“Una volta fatto coming out è impossibile rientrare nel mondo del calcio”: a poche settimane da quando disse al mondo di essere gay, Robbie Rogers, ex giocatore nel Leeds oltre che della nazionale americana, esclude ogni ripensamento dopo aver attaccato gli scarpini al chiodo ad appena 25 anni. “Nel calcio professionistico – ha spiegato in un’intervista al The Guardian – è impossibile dire di essere gay. Nessuno ci è riuscito, una volta fatto coming out è impossibile rientrare in quel mondo, è triste dirlo ma è così“.
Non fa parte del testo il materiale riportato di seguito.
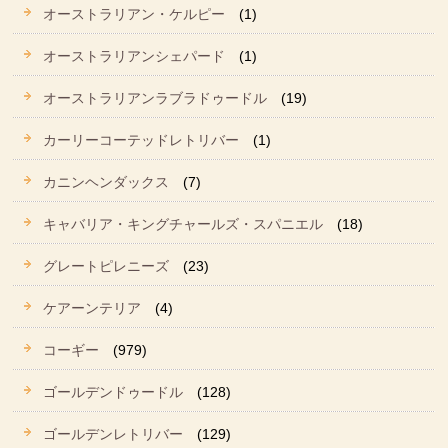
オーストラリアン・ケルピー
(1)
オーストラリアンシェパード
(1)
オーストラリアンラブラドゥードル
(19)
カーリーコーテッドレトリバー
(1)
カニンヘンダックス
(7)
キャバリア・キングチャールズ・スパニエル
(18)
グレートピレニーズ
(23)
ケアーンテリア
(4)
コーギー
(979)
ゴールデンドゥードル
(128)
ゴールデンレトリバー
(129)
Rogers ha raccontato di aver “avuto paura su cosa avrei detto ai miei compagni di squadra, come loro si sarebbero comportati nei miei confronti negli spogliatoi o sul bus. Ho sempre avuto paura di mostrare chi ero veramente e dei giudizi che ne sarebbe derivati. Avrei potuto essere forte e resistere a tutto questo ma non so se questo era davvero quello che volevo. Io volevo essere un calciatore ma avrei rischiato di far parte di un circo, dove magari le persone, i compagni vengono a trovarti solo perché sei gay. Magari stai giocando bene e i media potrebbero scrivere su di te, ‘ecco il gay sta giocando bene’ o magari se commetti un fallo o lo subisci, giù altre considerazioni. Insomma ho provato brutte sensazioni – ha concluso Rogers – che mi hanno portato a mollare tutto. Spesso si dice che nel gruppo, nel mondo del calcio non c’è questa mentalità ‘ottusa’, ma no credete, c’è sempre voglia di prendere in giro per questi aspetti”.
Il presidente della Fifa, Joseph Blatter aveva accolto il coming out di Rogers con un tweet: “Questo è il 2013, grazie”.